Notes: details/lines is an electronic tape piece created on the computer. All but one of the sound events of the work, ranging in duration from 1 to 90 seconds, began as short “details” drawn from earlier computer works and experiments of the composer. (“Details” is used here as somewhat analogous to the process of extracting a detail from a painting.) These “details” were then digitally sculpted and transformed (abandoning at that point the analogy to “details” as used in visual art).
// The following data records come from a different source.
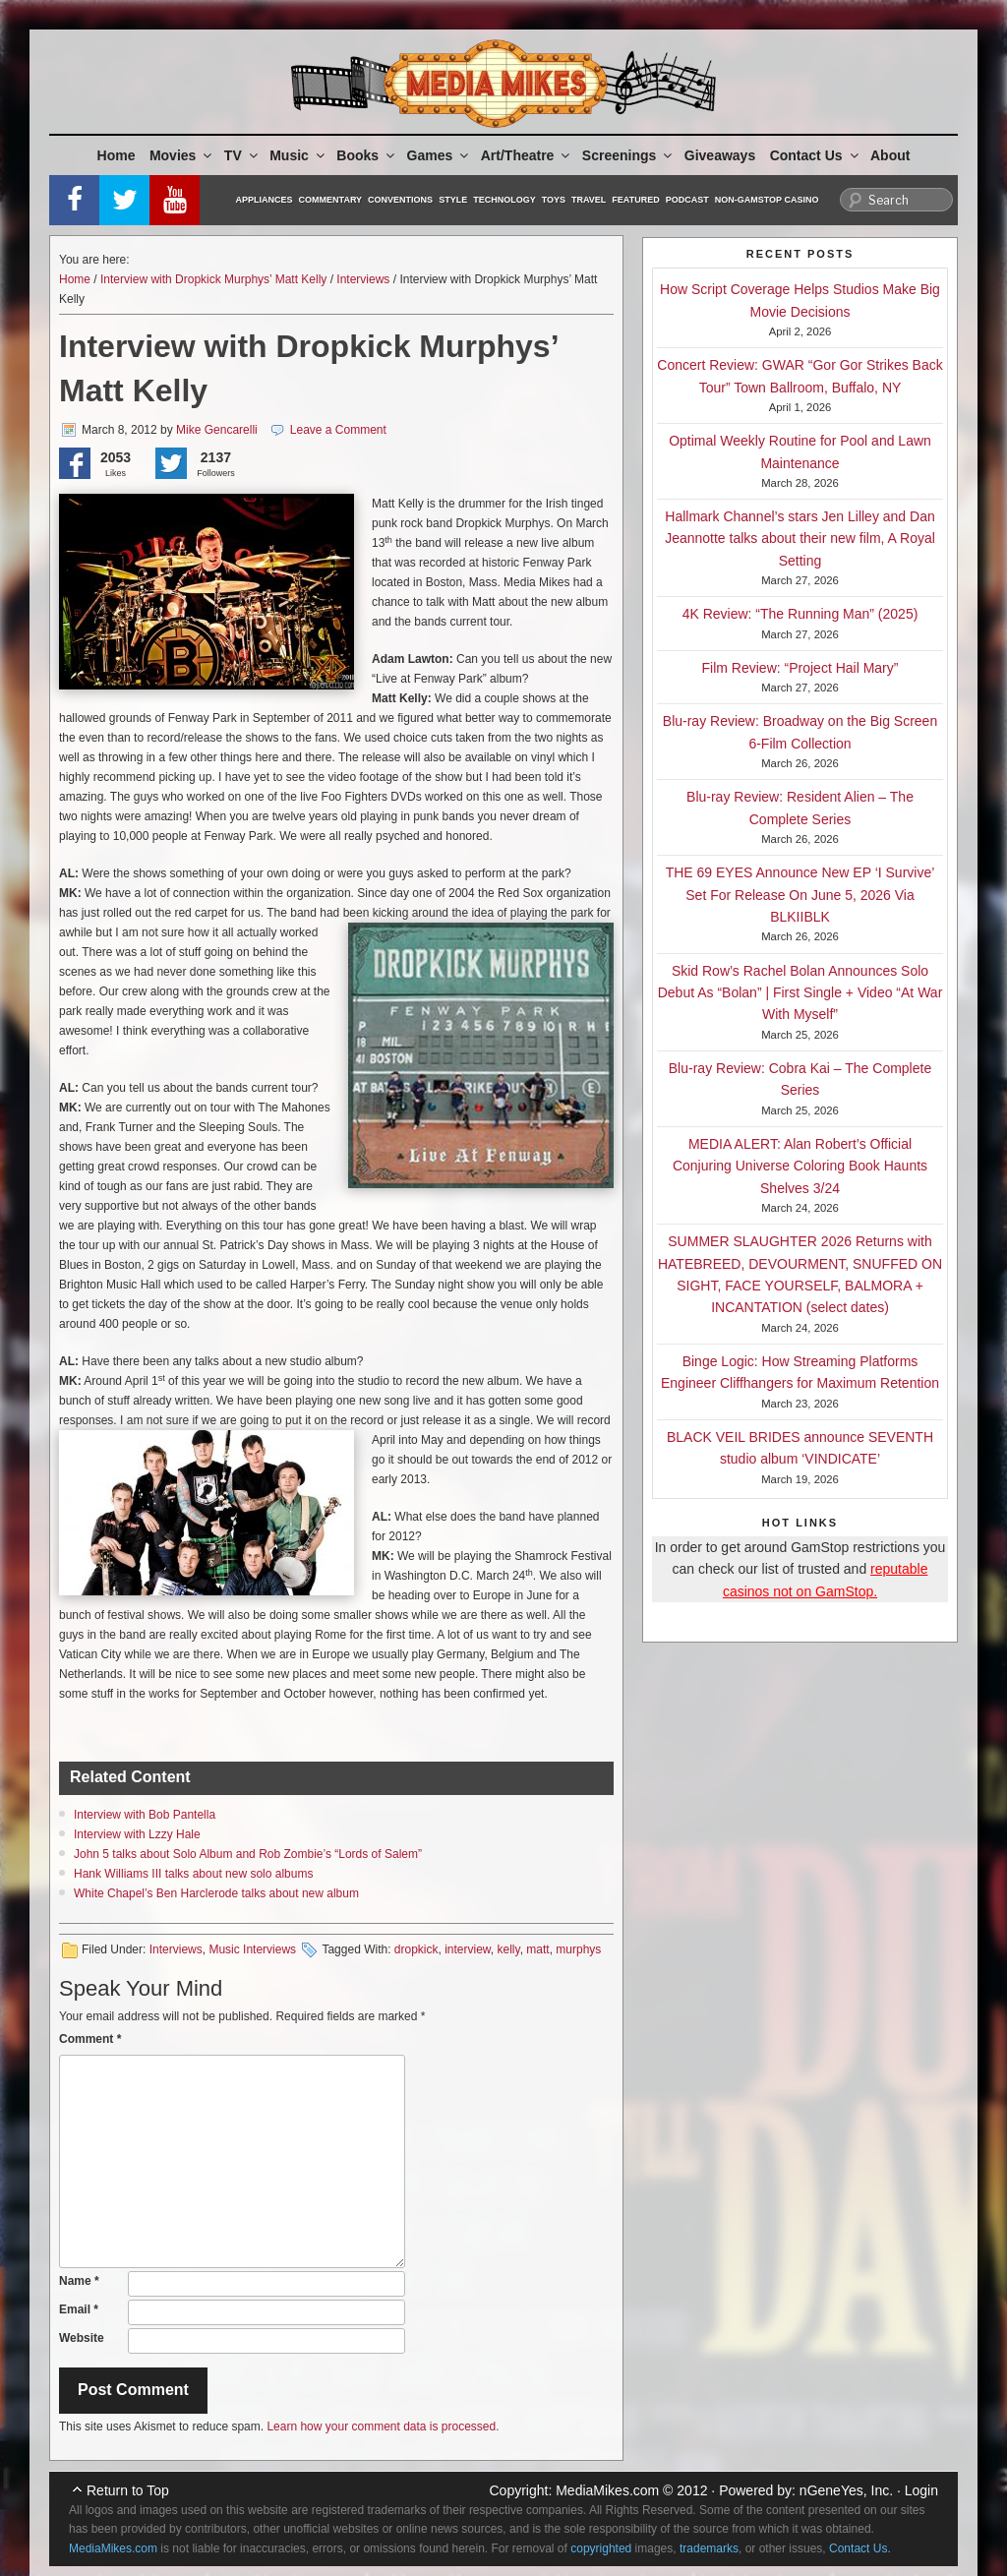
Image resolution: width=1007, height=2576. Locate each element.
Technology (504, 200)
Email (78, 2309)
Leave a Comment (338, 430)
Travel (588, 200)
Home (116, 155)
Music (298, 155)
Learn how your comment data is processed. (383, 2426)
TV (242, 155)
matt (537, 1949)
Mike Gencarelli (217, 430)
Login (921, 2490)
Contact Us (815, 155)
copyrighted (600, 2548)
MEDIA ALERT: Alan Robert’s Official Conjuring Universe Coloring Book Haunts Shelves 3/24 (800, 1166)
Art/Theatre (527, 155)
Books (366, 155)
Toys (553, 200)
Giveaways (719, 155)
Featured (635, 200)
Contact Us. (860, 2548)
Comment (90, 2039)
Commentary (331, 200)
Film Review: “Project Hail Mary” (800, 668)
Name (79, 2281)
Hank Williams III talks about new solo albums (193, 1874)
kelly (509, 1949)
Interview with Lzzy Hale (137, 1834)
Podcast (687, 200)
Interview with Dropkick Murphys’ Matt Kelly (213, 279)
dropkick (416, 1949)
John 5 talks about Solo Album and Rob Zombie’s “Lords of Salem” (248, 1854)
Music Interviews (252, 1949)
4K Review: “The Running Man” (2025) (800, 614)
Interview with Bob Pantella (144, 1815)
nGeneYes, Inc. (846, 2490)
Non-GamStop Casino (767, 200)
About (890, 155)
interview (467, 1949)
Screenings (628, 155)
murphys (578, 1949)
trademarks (709, 2548)
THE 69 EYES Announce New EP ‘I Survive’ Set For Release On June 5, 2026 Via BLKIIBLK (800, 895)
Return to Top (128, 2490)
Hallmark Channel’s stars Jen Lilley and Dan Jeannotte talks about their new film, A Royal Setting (800, 539)
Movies (181, 155)
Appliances (264, 200)
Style (453, 200)
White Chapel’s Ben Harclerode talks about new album (216, 1893)
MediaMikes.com (607, 2490)
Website (81, 2338)
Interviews (362, 279)
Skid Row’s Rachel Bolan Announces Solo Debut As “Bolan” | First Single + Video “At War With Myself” (800, 993)
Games (439, 155)
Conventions (400, 200)
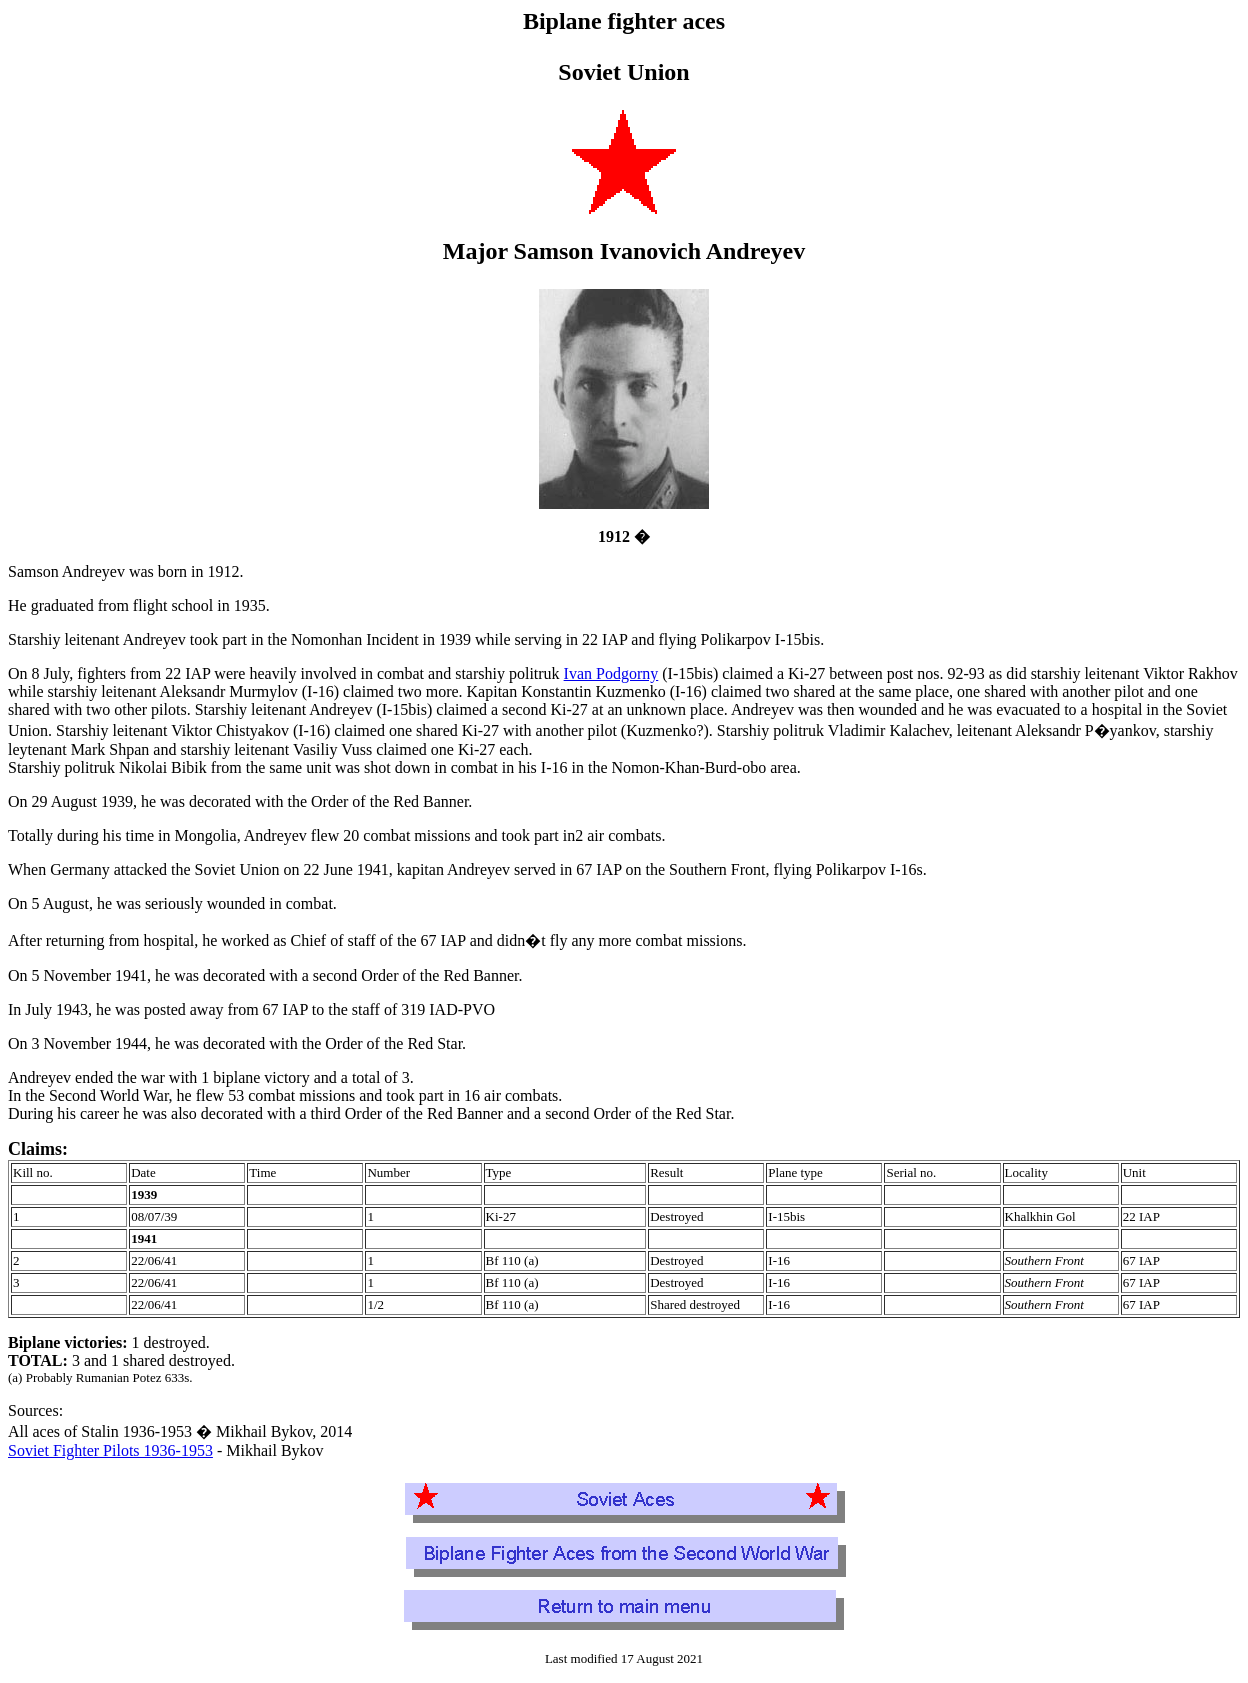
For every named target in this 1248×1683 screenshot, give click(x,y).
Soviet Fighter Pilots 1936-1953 (110, 1450)
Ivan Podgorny (611, 673)
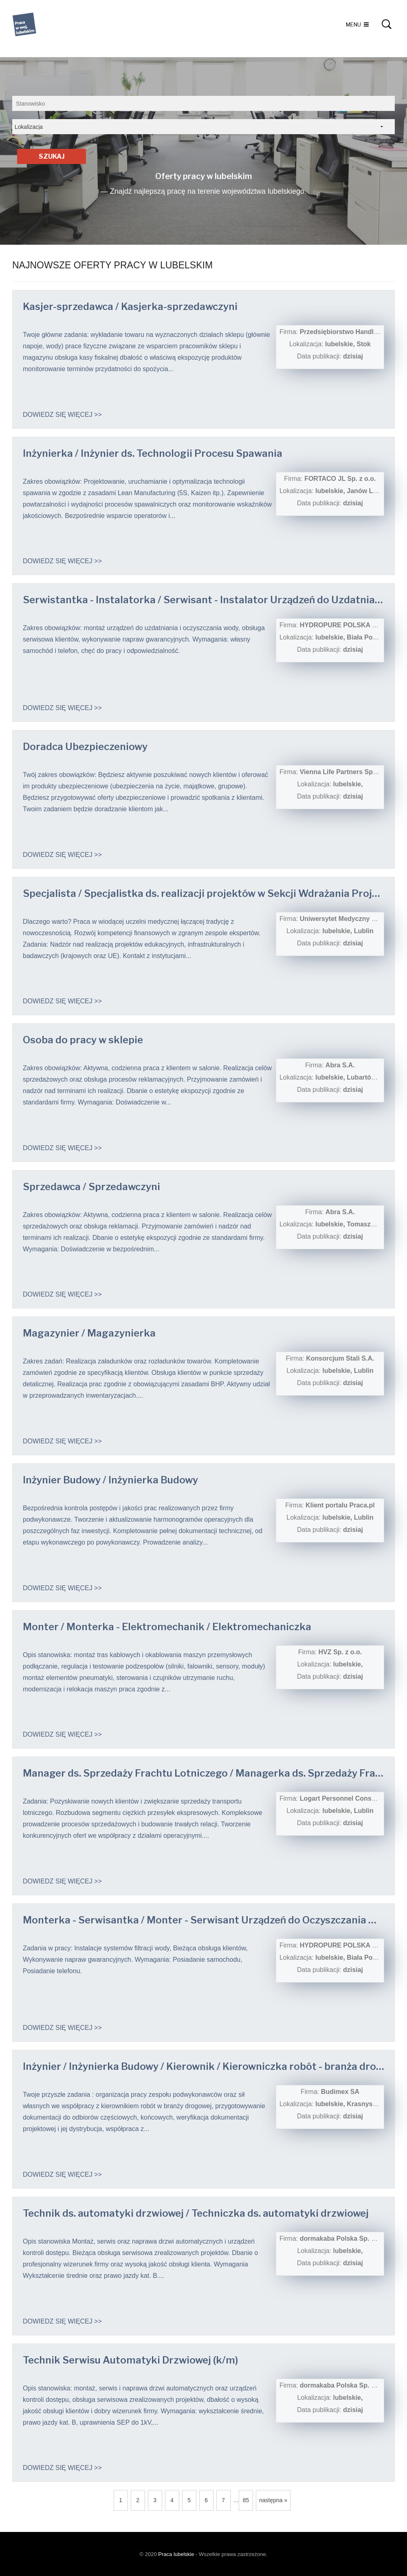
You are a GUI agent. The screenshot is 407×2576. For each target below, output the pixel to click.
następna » (273, 2500)
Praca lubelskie (176, 2554)
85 (246, 2500)
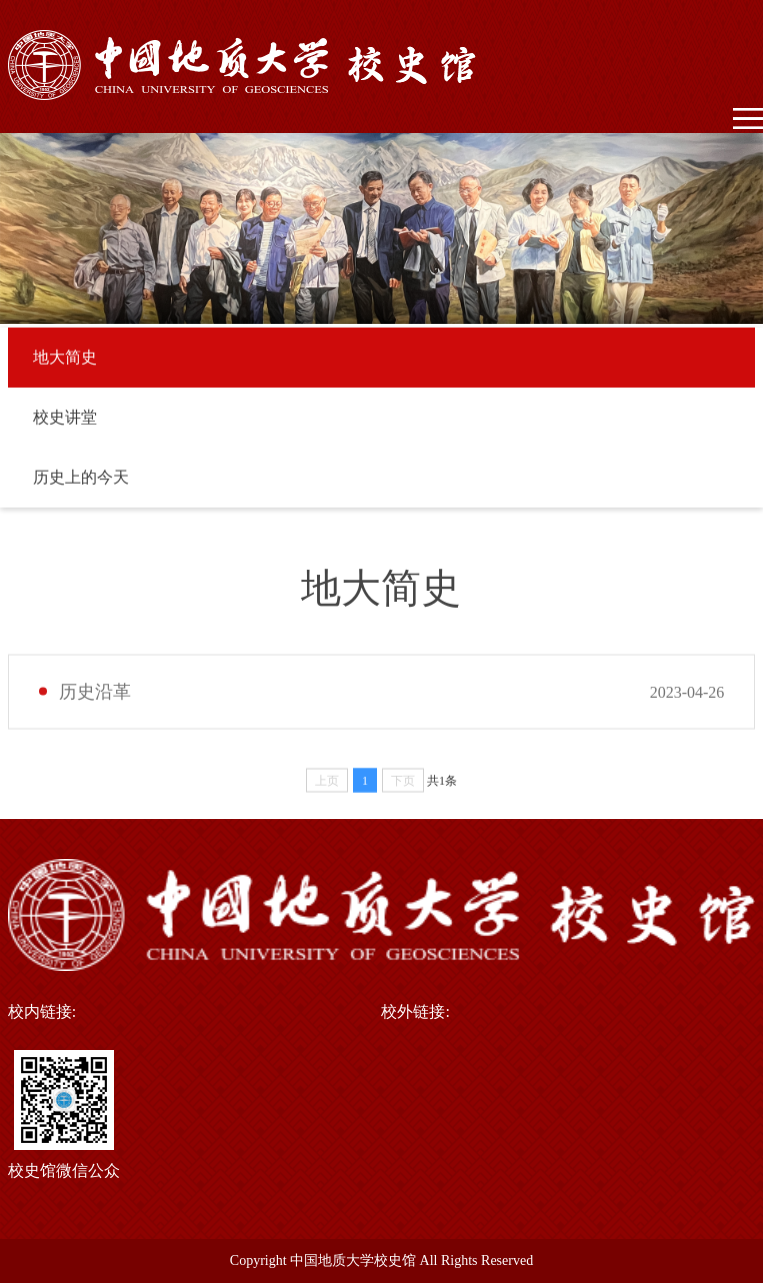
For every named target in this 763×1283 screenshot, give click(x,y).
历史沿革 (95, 700)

Two excerpts from literary works had direct and indirect influence over the sculpting and transformation of particular sound events, and ultimately over the entire piece: from John Ruskin’s The Stones of Venice: “the warning….uttered by every one of the fast-gaining waves, that beat like passing bells, against the stones of Venice” (direct, though transformed programmatic influence over the third detail to appear in the piece); and from Ezra Pound’s from Canto CXV: “a blown husk that is finished/ but the light sings eternal/ a pale flare over marshes/ where the salt hay whispers to tide’s change”. (Indirect, non-programmatic influence over the longer passage of two part texture near the center of the piece, its musical properties abstractly drawn from structural attributes--not affects--of the quotation.) One of the digitally transformed details, used in both short and longer sound events, is drawn from an earlier analog electronic work, the composer’s sound design for a production of David Mamet’s play, The Woods. The great film-maker Angelo Antonioni has described what he called his “working backwards”…..from “a series of images to a state of affairs”. Substituting “sound gestures” for “images”, the composer believes that Antonioni’s words relate to the structural growth and temporal perceptual process of “details/lines”: as the structure of details/lines proceeds and accumulates, the work moves towards a “state of affairs”, which will be quite different, listener to listener, hearing to hearing.

 

 

 

sherds of five (1994) 

Duration: 10:07

For Fixed Media

Notes: sherds of five is a tape piece for computer and is highly influenced by particular characters and passages from Jean Genet’s novel, “Our Lady of The Flowers.” The work received its first performance at the conference, Technology and the Composer: The Continuing Tradition of Music Composed for Tape, in June, 1994 in Luxembourg City. In any of my music that is involved with a specific, motivating source—literary, pictorial, etc.—there are degrees of separation between that source and the structuring of the music. I enjoy exploring the range of these degrees. The computer music uses a “microtonal” 26 note equal tempered scale. All timbres were created using digital to analog techniques with the synthesis programs of Csound (Vercoe/M.I.T). An essay written by Theorist/Composer Stephen Lilly dealing with structural, rhythmic and timbral aspects of the work has been published in the journal, Perspectives of New Music, Volume 43, No. 1 (2005). The piece is recorded on the Neuma Label CD: Electro Acoustic Music V.

 

 

 

vers (2001)

Duration: 12:42

For Fixed Media

Notes: Vers is a tape piece that combines recorded spoken words with music created on the computer. The work reflects the composer’s many months within the pages of Jorie Grahams’ Swarm, a volume of thirty-six poems published in 2000. The four poems and two fragments, chosen by the composer, focus on at least two of the wide-ranging concerns of the Pulitzer Prize winning American poet, specifically, the weight of fulfilling the innate desire and need to speak --- “the hard journeying, my sweet mind shouldering/so willingly the impossible”--- and the accepting of that responsibility along with the human need for love and closeness with another. The poet cites poem 640 of Emily Dickinson (which begins “I cannot live with you/it would be life”) as animating the book throughout. Stylistic elements of the music are derived from structural and semantic properties of the words. In no way is the music an “accompaniment” to the words in the traditional sense. Rather--- in the spirit of the statement of painter Robert Motherwell: “The Subject Matter is Just the Medium”---- the music is a transformation of properties of the words into sound. Thus, the spoken words and the music—sometimes together, sometimes alone---are each, in their own fashion, sounding attributes of the text. All of the computer music is created with digital to analog techniques using the Csound synthesis software. vers is recorded on a Capstone Records CD: Music/Text II.